That's easier said than done. For me, getting ANY visual up on TC is a difficult "high tech meets low tech" procedure:
Though I did get a digital camera finally, I have not learned how to operate it yet, because my only computer, a first generation "orange Frisbee" I-book, cannot process the image files. So I have to use my girlfriend's camera (usually at her house), from which the images are transferred onto her home computer. BUT she can't just e-mail them to me, nooo, somehow they do not open when sent from there, she has to send'em to her store machine, to then send'em to me from there! THEN, when I try to upload them on TC, they come out as red x-es and Al (from Alnshelley) has to fix'em for me!

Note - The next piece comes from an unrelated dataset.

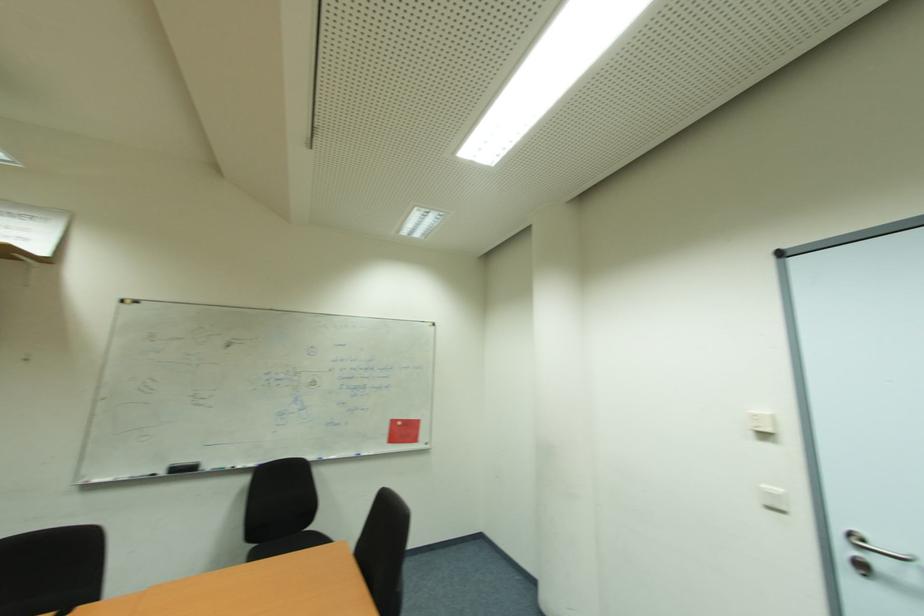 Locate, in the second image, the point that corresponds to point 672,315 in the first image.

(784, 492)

So, forgive me please, maybe someone else here has the Kon-Tiki shirt and can more easily post it, it came out as recently as 1998 or so, from Reyn Spooner. I even have a bath robe from that fabric (which, since it is a little small, I wear like a Japanese Yukata).

And I myself have been curious about it's origin. Though recently manufactured, the pattern MUST be vintage. No late 90s Aloha shirt designer would have gone through the labour of dissecting Thor's books that way:

The images on it are based on:

A.) The covers of "Kon-Tiki" and "Aku Aku", while carefully (obviously for copyright reasons) avoiding the titles and even only hinting at the Kon-Tiki mask on the sail.

B.) What I like even more, the MAPS of the Kon-Tiki voyage, and of Rapa Nui and it's archeological sites, from the end pages of each of both books,

and C.), all the images are seperated by the same lashed bamboo that crosses the pages for the inside title page of "Kon-Tiki" (before the chapter index).

I have written Reyn Spooner to find out if they know anything about the origin of the fabric design, but they never replied, maybe again because of copyright paranoia.

This also seems to have been the concern of the designers of a cool vintage tie I have, which has the Kon-Tiki masks on it, but on the inside has printed in big letters "Aztec Masks" :)

Yes, Thor was a great man. I have two signed copies of his books from friends that saw him speak, and I am most happy to know that before he died, Don Ryan got to show him the Book of Tiki, and he liked it.